How Guardian measures
Guardian is an independent status directory for developer APIs and remote MCP servers: live status, measured uptime history, incident timelines and change detection, on one page per provider.
Independent probes
Guardian sends its own keyless probes from Cloudflare's edge: HTTPS GET requests to REST endpoints nominally every 5 minutes, and a JSON-RPC tools/list handshake to MCP servers nominally every 15 minutes. When a vendor rate-limits Guardian, probing automatically backs off to 4x the interval until a probe succeeds. Every probe declares itself: Guardian/1.0 (API Monitor; +https://guardiandev.ai/docs/monitoring) for REST, Guardian/1.0 (MCP Monitor; +https://guardiandev.ai/docs/monitoring) for MCP servers. No credentials are ever sent, and nothing a vendor publishes can alter what Guardian measured.
Auth-walled endpoints
Many production APIs correctly refuse keyless requests. Where the expected refusal is known (for example HTTP 401 from an API that requires a key), a matching reply counts as a confirmed-up measurement and shows green: Reachable, auth required. Where Guardian cannot verify health without credentials, the state stays muted and honest: Auth-walled, unverified. The two are never merged.
Two lanes, never mixed
Pages show two clearly labeled lanes. Guardian-measured is what our probes observed. Vendor-reported is what the provider's own status feed says about its components. Vendor data is displayed for context and never feeds Guardian's uptime math. A vendor-declared whole-provider incident can escalate a directory headline; the reverse never happens: a vendor all-clear never overrides a measured problem.
Uptime and incidents
Uptime accrues from per-day aggregates for up to 90 days per service, starting the day monitoring begins; history is never backfilled or fabricated.

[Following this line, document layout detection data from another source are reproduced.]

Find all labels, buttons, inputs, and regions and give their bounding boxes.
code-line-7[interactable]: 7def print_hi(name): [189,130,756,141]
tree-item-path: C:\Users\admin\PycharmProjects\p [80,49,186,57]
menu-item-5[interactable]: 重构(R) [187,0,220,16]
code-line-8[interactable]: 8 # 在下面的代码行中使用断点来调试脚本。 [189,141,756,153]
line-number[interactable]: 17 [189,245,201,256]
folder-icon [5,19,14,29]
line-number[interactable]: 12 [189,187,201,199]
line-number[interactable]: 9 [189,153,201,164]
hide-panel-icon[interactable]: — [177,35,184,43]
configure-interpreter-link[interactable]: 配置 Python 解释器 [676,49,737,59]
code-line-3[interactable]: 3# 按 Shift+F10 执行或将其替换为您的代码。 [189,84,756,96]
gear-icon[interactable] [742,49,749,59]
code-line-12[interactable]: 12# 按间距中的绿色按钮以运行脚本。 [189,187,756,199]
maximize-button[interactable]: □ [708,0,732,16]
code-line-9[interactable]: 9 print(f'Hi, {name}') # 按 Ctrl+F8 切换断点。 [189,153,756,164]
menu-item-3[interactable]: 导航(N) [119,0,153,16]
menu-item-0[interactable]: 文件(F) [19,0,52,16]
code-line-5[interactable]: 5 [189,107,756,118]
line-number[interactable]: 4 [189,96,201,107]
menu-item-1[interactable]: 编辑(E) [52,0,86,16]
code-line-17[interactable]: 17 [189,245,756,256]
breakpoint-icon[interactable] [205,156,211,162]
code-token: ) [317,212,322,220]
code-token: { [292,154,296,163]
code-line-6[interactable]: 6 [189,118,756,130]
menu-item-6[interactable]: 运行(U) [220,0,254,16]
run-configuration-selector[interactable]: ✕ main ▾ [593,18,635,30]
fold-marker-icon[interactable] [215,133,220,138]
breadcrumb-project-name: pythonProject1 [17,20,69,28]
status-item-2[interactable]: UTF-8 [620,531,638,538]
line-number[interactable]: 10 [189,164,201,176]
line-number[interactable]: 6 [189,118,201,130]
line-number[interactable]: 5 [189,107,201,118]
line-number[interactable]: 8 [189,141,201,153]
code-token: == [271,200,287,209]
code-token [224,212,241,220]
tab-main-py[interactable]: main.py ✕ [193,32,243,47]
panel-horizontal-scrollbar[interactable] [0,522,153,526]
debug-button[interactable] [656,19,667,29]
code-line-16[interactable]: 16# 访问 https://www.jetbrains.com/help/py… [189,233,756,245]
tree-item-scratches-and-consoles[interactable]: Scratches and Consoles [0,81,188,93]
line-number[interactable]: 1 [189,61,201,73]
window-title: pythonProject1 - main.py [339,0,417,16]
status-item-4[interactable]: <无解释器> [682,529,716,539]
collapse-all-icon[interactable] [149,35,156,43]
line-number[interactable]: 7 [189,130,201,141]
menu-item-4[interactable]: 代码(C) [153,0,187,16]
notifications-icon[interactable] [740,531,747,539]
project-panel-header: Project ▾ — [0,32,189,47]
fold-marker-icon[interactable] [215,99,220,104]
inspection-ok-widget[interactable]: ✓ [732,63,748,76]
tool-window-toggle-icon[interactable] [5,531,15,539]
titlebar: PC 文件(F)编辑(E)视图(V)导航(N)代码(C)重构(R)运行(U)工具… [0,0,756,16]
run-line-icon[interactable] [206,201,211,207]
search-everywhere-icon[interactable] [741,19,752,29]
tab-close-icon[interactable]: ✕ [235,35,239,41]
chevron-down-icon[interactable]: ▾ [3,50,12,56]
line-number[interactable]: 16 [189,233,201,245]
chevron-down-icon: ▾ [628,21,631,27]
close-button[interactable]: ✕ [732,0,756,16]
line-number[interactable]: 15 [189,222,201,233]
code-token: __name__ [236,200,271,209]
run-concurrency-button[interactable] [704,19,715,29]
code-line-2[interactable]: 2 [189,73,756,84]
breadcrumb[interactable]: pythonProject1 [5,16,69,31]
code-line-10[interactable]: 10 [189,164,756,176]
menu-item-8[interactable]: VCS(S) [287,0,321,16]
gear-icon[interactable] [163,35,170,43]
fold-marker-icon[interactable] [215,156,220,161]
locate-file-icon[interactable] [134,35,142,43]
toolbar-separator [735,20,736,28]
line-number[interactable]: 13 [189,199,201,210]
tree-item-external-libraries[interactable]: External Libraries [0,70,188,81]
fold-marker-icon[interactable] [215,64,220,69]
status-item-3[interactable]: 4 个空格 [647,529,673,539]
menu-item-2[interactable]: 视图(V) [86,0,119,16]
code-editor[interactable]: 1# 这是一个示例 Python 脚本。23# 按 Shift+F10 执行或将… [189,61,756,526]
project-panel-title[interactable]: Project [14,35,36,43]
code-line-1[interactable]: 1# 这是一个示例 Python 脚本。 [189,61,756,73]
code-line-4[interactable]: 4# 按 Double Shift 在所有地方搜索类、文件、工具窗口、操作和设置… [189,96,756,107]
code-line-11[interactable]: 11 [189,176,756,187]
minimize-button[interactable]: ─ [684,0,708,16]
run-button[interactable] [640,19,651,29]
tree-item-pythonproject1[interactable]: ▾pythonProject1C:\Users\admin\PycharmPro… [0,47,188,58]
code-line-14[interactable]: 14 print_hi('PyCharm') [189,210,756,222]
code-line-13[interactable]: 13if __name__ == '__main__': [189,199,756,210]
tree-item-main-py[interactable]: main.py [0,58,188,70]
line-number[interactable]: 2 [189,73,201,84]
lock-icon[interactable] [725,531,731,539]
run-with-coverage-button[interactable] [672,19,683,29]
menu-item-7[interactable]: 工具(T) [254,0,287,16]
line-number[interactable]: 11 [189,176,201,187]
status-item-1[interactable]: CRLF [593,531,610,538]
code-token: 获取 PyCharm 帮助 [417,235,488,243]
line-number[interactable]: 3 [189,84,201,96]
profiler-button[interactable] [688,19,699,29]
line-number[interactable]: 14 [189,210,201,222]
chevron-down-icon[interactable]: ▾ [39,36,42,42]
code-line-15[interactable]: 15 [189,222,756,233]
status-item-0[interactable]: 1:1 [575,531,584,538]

Incident timelines pair observed transitions into open and resolved episodes, and anything currently degraded or down always appears as an ongoing item, even when its start predates recorded history.
Use the data
Every entry page has an Integrate section with a status badge you can embed, versioned JSON, and an Atom feed for your reader. Provider pages have a provider-level feed. All of it is public, CORS-enabled and keyless.
Missing an API? Run a one-off check: endpoints that several people request over a few days are reviewed and added to the directory.